• [Problem statement]: Restate the records below word for word, and omit the images they hold.

• [Available records]:
Content starts

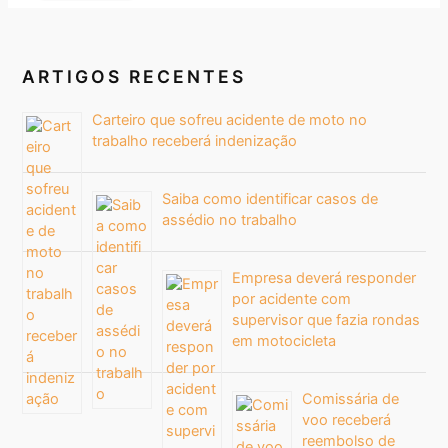
ARTIGOS RECENTES
Carteiro que sofreu acidente de moto no
trabalho receberá indenização
Saiba como identificar casos de
assédio no trabalho
Empresa deverá responder
por acidente com
supervisor que fazia rondas
em motocicleta
Comissária de
voo receberá
reembolso de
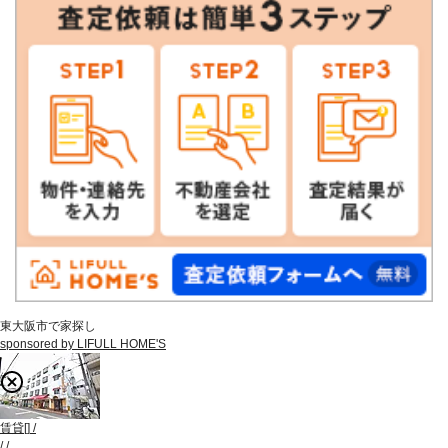
東大阪市で家探し
sponsored by LIFULL HOME'S
賃貸
[
]
/
/
/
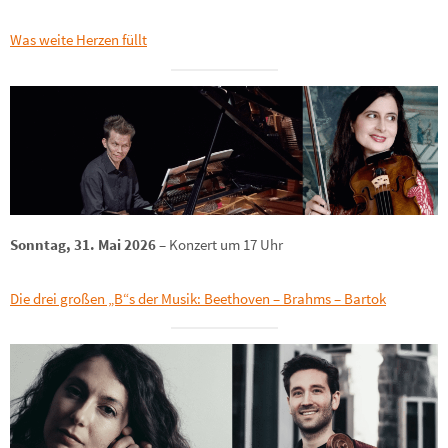
Was weite Herzen füllt
Sonntag, 31. Mai 2026
– Konzert um 17 Uhr
Die drei großen „B“s der Musik: Beethoven – Brahms – Bartok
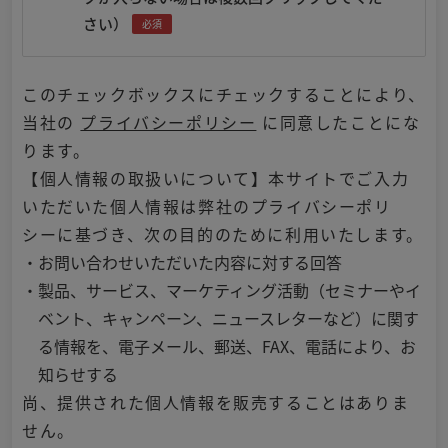
さい）
必須
このチェックボックスにチェックすることにより、
当社の
プライバシーポリシー
に同意したことにな
ります。
【個人情報の取扱いについて】本サイトでご入力
いただいた個人情報は弊社のプライバシーポリ
シーに基づき、次の目的のために利用いたします。
・お問い合わせいただいた内容に対する回答
・製品、サービス、マーケティング活動（セミナーやイ
ベント、キャンペーン、ニュースレターなど）に関す
る情報を、電子メール、郵送、FAX、電話により、お
知らせする
尚、提供された個人情報を販売することはありま
せん。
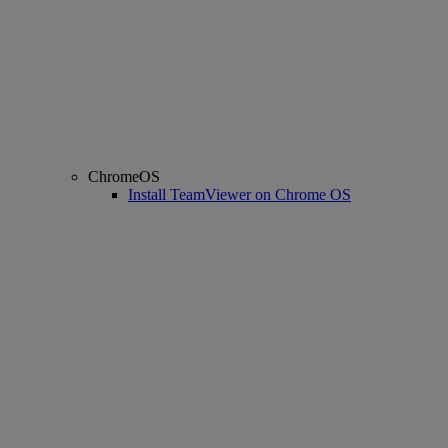
ChromeOS
Install TeamViewer on Chrome OS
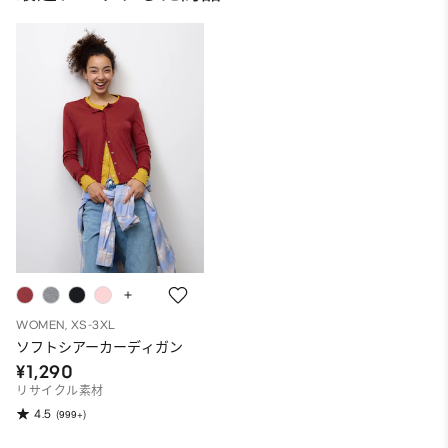
WOMEN, XS-3XL
ソフトシアーカーディガン
¥1,290
リサイクル素材
4.5
(999+)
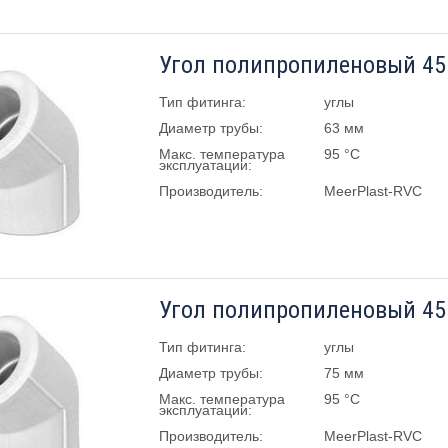
Угол полипропиленовый 45 
Тип фитинга:
углы
Диаметр трубы:
63 мм
Макс. температура
95 °C
эксплуатации:
Производитель:
MeerPlast-RVC
Угол полипропиленовый 45 
Тип фитинга:
углы
Диаметр трубы:
75 мм
Макс. температура
95 °C
эксплуатации:
Производитель:
MeerPlast-RVC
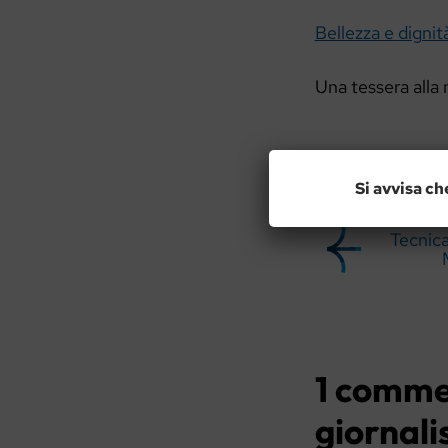
Bellezza e dignità
Una tessera alla
Si avvisa ch
Tecnica
1 comme
giornali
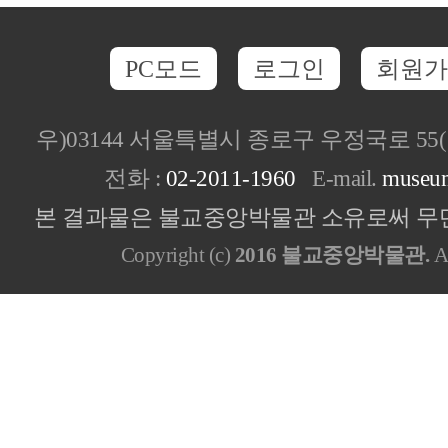
PC모드
로그인
회원가
우)03144 서울특별시 종로구 우정국로 5
전화 :
02-2011-1960
E-mail.
museu
본 결과물은 불교중앙박물관 소유로써 무단
Copyright (c)
2016 불교중앙박물관.
Al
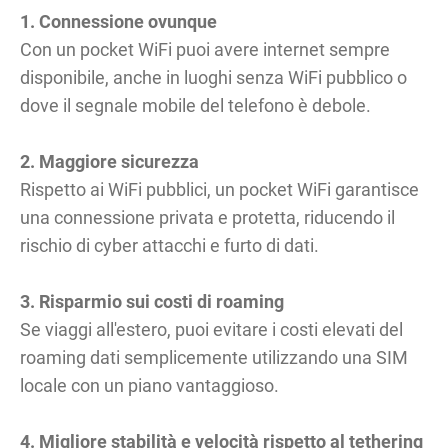
1. Connessione ovunque
Con un pocket WiFi puoi avere internet sempre
disponibile, anche in luoghi senza WiFi pubblico o
dove il segnale mobile del telefono è debole.
2. Maggiore sicurezza
Rispetto ai WiFi pubblici, un pocket WiFi garantisce
una connessione privata e protetta, riducendo il
rischio di cyber attacchi e furto di dati.
3. Risparmio sui costi di roaming
Se viaggi all'estero, puoi evitare i costi elevati del
roaming dati semplicemente utilizzando una SIM
locale con un piano vantaggioso.
4. Migliore stabilità e velocità rispetto al tethering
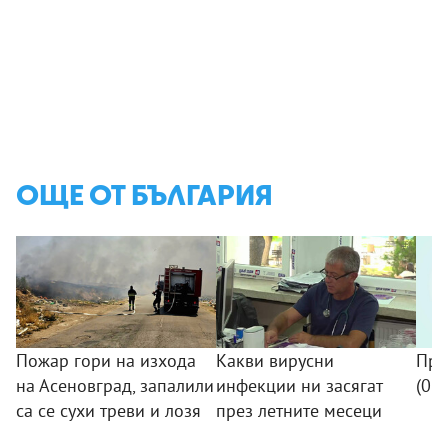
ОЩЕ ОТ БЪЛГАРИЯ
Пожар гори на изхода
Какви вирусни
Про
на Асеновград, запалили
инфекции ни засягат
(08
са се сухи треви и лозя
през летните месеци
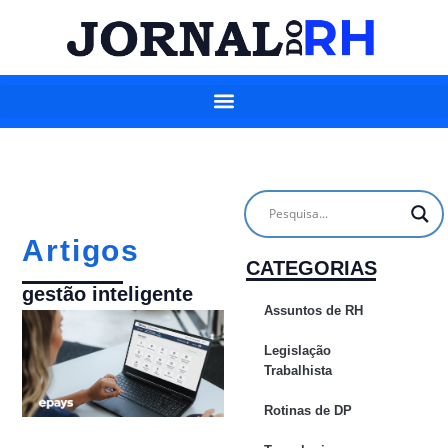
Artigos
CATEGORIAS
gestão inteligente
Assuntos de RH
Legislação
Trabalhista
Rotinas de DP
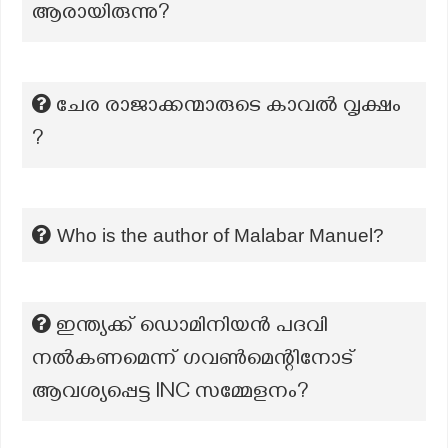
ആരായിരുന്നു?
ചേര രാജാക്കന്മാരുടെ കാവൽ വൃക്ഷം
?
Who is the author of Malabar Manuel?
ഇന്ത്യക്ക് ഡൊമിനിയൻ പദവി
നൽകണമെന്ന് ഗവൺമെന്റിനോട്
ആവശ്യപ്പെട്ട lNC സമ്മേളനം?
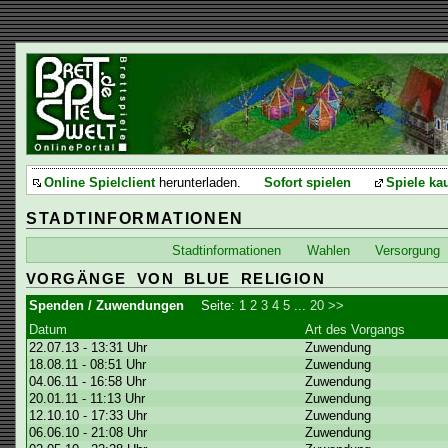
Online Spielclient
herunterladen.
Sofort spielen
Spiele ka
STADTINFORMATIONEN
Stadtinformationen
Wahlen
Versorgung
VORGÄNGE VON BLUE RELIGION
Spenden / Zuwendungen
Seite:
1
2
3
4
5
...
20
>>
Datum
Art des Vorgangs
22.07.13 - 13:31 Uhr
Zuwendung
18.08.11 - 08:51 Uhr
Zuwendung
04.06.11 - 16:58 Uhr
Zuwendung
20.01.11 - 11:13 Uhr
Zuwendung
12.10.10 - 17:33 Uhr
Zuwendung
06.06.10 - 21:08 Uhr
Zuwendung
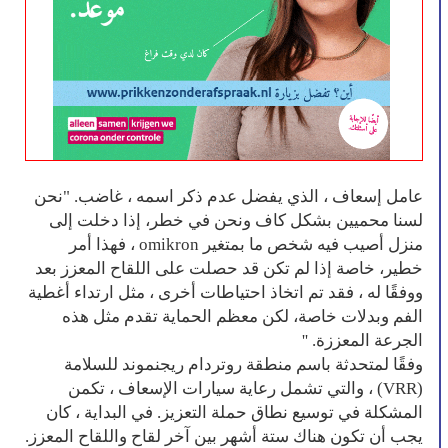
عامل إسعاف ، الذي يفضل عدم ذكر اسمه ، غاضب. "نحن
لسنا محميين بشكل كاف ونحن في خطر، إذا دخلت إلى
منزل أصيب فيه شخص ما بمتغير omikron ، فهذا أمر
خطير، خاصة إذا لم تكن قد حصلت على اللقاح المعزز بعد
ووفقًا له ، فقد تم اتخاذ احتياطات أخرى ، مثل ارتداء أغطية
الفم وبدلات خاصة، لكن معظم الحماية تقدم مثل هذه
الجرعة المعززة. ''
وفقًا لمتحدثة باسم منطقة روتردام ريجنموند للسلامة
(VRR) ، والتي تشمل رعاية سيارات الإسعاف ، تكمن
المشكلة في توسيع نطاق حملة التعزيز. في البداية ، كان
يجب أن تكون هناك ستة أشهر بين آخر لقاح واللقاح المعزز.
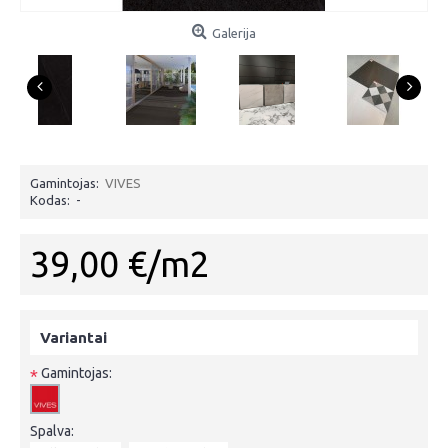
Galerija
Gamintojas:
VIVES
Kodas:
-
39,00 €/m2
Variantai
Gamintojas:
*
Spalva:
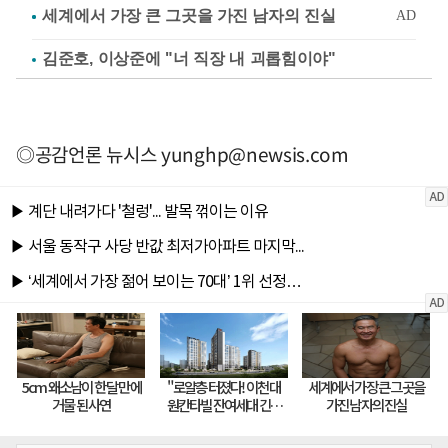
김준호, 이상준에 "너 직장 내 괴롭힘이야"
◎공감언론 뉴시스
yunghp@newsis.com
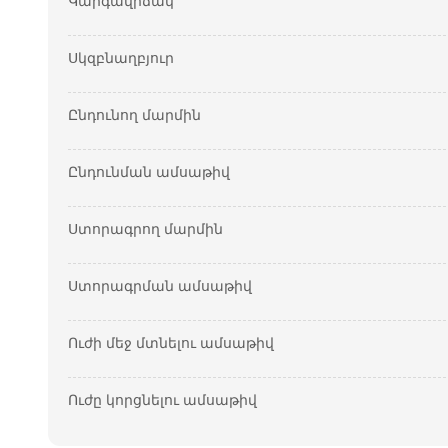
Կարգավիճակ
Սկզբնաղբյուր
Ընդունող մարմին
Ընդունման ամսաթիվ
Ստորագրող մարմին
Ստորագրման ամսաթիվ
Ուժի մեջ մտնելու ամսաթիվ
Ուժը կորցնելու ամսաթիվ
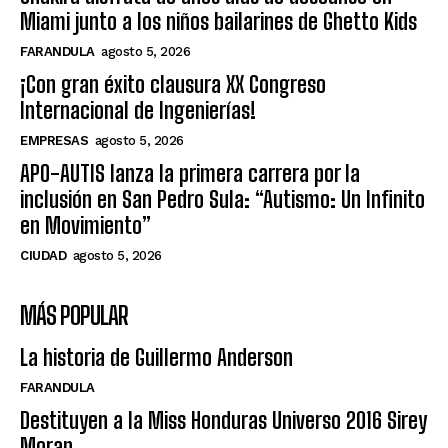
Miami junto a los niños bailarines de Ghetto Kids
FARANDULA
agosto 5, 2026
¡Con gran éxito clausura XX Congreso
Internacional de Ingenierías!
EMPRESAS
agosto 5, 2026
APO-AUTIS lanza la primera carrera por la
inclusión en San Pedro Sula: “Autismo: Un Infinito
en Movimiento”
CIUDAD
agosto 5, 2026
MÁS POPULAR
La historia de Guillermo Anderson
FARANDULA
Destituyen a la Miss Honduras Universo 2016 Sirey
Moran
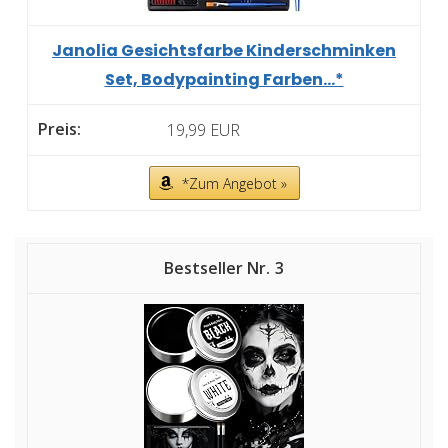
Janolia Gesichtsfarbe Kinderschminken
Set, Bodypainting Farben...*
19,99 EUR
*Zum Angebot »
3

Content ends

• [Task response]:
ARTIGOS RECENTES
Carteiro que sofreu acidente de moto no
trabalho receberá indenização
Saiba como identificar casos de
assédio no trabalho
Empresa deverá responder
por acidente com
supervisor que fazia rondas
em motocicleta
Comissária de
voo receberá
reembolso de
東大阪市で家探し
sponsored by LIFULL HOME'S
賃貸
[
]
/
/
/
Was weite Herzen füllt
Sonntag, 31. Mai 2026
– Konzert um 17 Uhr
Die drei großen „B“s der Musik: Beethoven – Brahms – Bartok
さい）
必須
このチェックボックスにチェックすることにより、
当社の
プライバシーポリシー
に同意したことにな
ります。
【個人情報の取扱いについて】本サイトでご入力
いただいた個人情報は弊社のプライバシーポリ
シーに基づき、次の目的のために利用いたします。
・お問い合わせいただいた内容に対する回答
・製品、サービス、マーケティング活動（セミナーやイ
ベント、キャンペーン、ニュースレターなど）に関す
る情報を、電子メール、郵送、FAX、電話により、お
知らせする
尚、提供された個人情報を販売することはありま
せん。
ChromeOS
Install TeamViewer on Chrome OS
WOMEN, XS-3XL
ソフトシアーカーディガン
¥1,290
リサイクル素材
4.5
(999+)
Угол полипропиленовый 45 
Тип фитинга:
углы
Диаметр трубы:
63 мм
Макс. температура
95 °C
эксплуатации:
Производитель:
MeerPlast-RVC
Угол полипропиленовый 45 
Тип фитинга:
углы
Диаметр трубы:
75 мм
Макс. температура
95 °C
эксплуатации:
Производитель:
MeerPlast-RVC
Bellezza e dignità
Una tessera alla
Si avvisa ch
Tecnica
1 comme
giornali
PC모드
로그인
회원가
우)03144 서울특별시 종로구 우정국로 5
전화 :
02-2011-1960
E-mail.
museu
본 결과물은 불교중앙박물관 소유로써 무단
Copyright (c)
2016 불교중앙박물관.
Al
1. Connessione ovunque
Con un pocket WiFi puoi avere internet sempre
disponibile, anche in luoghi senza WiFi pubblico o
dove il segnale mobile del telefono è debole.
2. Maggiore sicurezza
Rispetto ai WiFi pubblici, un pocket WiFi garantisce
una connessione privata e protetta, riducendo il
rischio di cyber attacchi e furto di dati.
3. Risparmio sui costi di roaming
Se viaggi all'estero, puoi evitare i costi elevati del
roaming dati semplicemente utilizzando una SIM
locale con un piano vantaggioso.
4. Migliore stabilità e velocità rispetto al tethering
ОЩЕ ОТ БЪЛГАРИЯ
Пожар гори на изхода
Какви вирусни
Про
на Асеновград, запалили
инфекции ни засягат
(08
са се сухи треви и лозя
през летните месеци
Artigos
CATEGORIAS
gestão inteligente
Assuntos de RH
Legislação
Trabalhista
Rotinas de DP
ആരായിരുന്നു?
ചേര രാജാക്കന്മാരുടെ കാവൽ വൃക്ഷം
?
Who is the author of Malabar Manuel?
ഇന്ത്യക്ക് ഡൊമിനിയൻ പദവി
നൽകണമെന്ന് ഗവൺമെന്റിനോട്
ആവശ്യപ്പെട്ട lNC സമ്മേളനം?
Online Spielclient
herunterladen.
Sofort spielen
Spiele ka
STADTINFORMATIONEN
Stadtinformationen
Wahlen
Versorgung
VORGÄNGE VON BLUE RELIGION
Spenden / Zuwendungen
Seite:
1
2
3
4
5
...
20
>>
Datum
Art des Vorgangs
22.07.13 - 13:31 Uhr
Zuwendung
18.08.11 - 08:51 Uhr
Zuwendung
04.06.11 - 16:58 Uhr
Zuwendung
20.01.11 - 11:13 Uhr
Zuwendung
12.10.10 - 17:33 Uhr
Zuwendung
06.06.10 - 21:08 Uhr
Zuwendung
عامل إسعاف ، الذي يفضل عدم ذكر اسمه ، غاضب. "نحن
لسنا محميين بشكل كاف ونحن في خطر، إذا دخلت إلى
منزل أصيب فيه شخص ما بمتغير omikron ، فهذا أمر
خطير، خاصة إذا لم تكن قد حصلت على اللقاح المعزز بعد
ووفقًا له ، فقد تم اتخاذ احتياطات أخرى ، مثل ارتداء أغطية
الفم وبدلات خاصة، لكن معظم الحماية تقدم مثل هذه
الجرعة المعززة. ''
وفقًا لمتحدثة باسم منطقة روتردام ريجنموند للسلامة
(VRR) ، والتي تشمل رعاية سيارات الإسعاف ، تكمن
المشكلة في توسيع نطاق حملة التعزيز. في البداية ، كان
يجب أن تكون هناك ستة أشهر بين آخر لقاح واللقاح المعزز.
Galerija
Gamintojas:
VIVES
Kodas:
-
39,00 €/m2
Variantai
Gamintojas:
*
Spalva:
김준호, 이상준에 "너 직장 내 괴롭힘이야"
◎공감언론 뉴시스
yunghp@newsis.com
Կարգավիճակ
Սկզբնաղբյուր
Ընդունող մարմին
Ընդունման ամսաթիվ
Ստորագրող մարմին
Ստորագրման ամսաթիվ
Ուժի մեջ մտնելու ամսաթիվ
Ուժը կորցնելու ամսաթիվ
Miami junto a los niños bailarines de Ghetto Kids
FARANDULA
agosto 5, 2026
¡Con gran éxito clausura XX Congreso
Internacional de Ingenierías!
EMPRESAS
agosto 5, 2026
APO-AUTIS lanza la primera carrera por la
inclusión en San Pedro Sula: “Autismo: Un Infinito
en Movimiento”
CIUDAD
agosto 5, 2026
MÁS POPULAR
La historia de Guillermo Anderson
FARANDULA
Destituyen a la Miss Honduras Universo 2016 Sirey
Moran
Janolia Gesichtsfarbe Kinderschminken
Set, Bodypainting Farben...*
19,99 EUR
*Zum Angebot »
3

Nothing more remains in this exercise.